● **ABOUT THIS TASK**:
Only lines holding the word "triangle" are wanted. Copy them from the listing below.
※
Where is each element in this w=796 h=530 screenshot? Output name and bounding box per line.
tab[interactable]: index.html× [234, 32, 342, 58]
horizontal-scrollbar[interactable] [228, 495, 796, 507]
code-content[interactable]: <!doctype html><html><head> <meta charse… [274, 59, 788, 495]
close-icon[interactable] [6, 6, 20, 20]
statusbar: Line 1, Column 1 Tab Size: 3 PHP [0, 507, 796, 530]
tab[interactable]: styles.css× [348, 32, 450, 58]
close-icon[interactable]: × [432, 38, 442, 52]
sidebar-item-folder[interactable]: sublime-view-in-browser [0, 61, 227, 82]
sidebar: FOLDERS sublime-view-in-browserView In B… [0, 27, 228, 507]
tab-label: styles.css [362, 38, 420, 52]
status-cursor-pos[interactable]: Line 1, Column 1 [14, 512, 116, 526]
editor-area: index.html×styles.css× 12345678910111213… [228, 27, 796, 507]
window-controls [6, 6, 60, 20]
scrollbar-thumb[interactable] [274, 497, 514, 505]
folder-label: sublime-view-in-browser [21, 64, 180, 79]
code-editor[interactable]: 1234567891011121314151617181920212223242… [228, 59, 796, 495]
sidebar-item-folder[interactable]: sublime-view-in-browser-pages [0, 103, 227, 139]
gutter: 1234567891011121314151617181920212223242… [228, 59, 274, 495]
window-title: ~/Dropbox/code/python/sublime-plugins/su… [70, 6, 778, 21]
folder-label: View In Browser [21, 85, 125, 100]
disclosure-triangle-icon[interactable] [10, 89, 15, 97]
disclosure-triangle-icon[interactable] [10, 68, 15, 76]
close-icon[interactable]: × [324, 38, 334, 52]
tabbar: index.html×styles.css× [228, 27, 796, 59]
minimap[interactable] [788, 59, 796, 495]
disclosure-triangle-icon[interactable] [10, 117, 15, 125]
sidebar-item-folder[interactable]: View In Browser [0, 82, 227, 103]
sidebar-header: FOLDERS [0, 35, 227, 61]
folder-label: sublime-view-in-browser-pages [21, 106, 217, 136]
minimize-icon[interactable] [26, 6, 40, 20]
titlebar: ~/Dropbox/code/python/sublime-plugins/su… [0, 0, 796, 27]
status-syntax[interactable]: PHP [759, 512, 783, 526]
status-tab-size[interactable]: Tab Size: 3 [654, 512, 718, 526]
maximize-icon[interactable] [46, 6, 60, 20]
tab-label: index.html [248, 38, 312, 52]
※
● **EXERCISE SOLUTION**:
disclosure-triangle-icon[interactable] [10, 89, 15, 97]
disclosure-triangle-icon[interactable] [10, 68, 15, 76]
disclosure-triangle-icon[interactable] [10, 117, 15, 125]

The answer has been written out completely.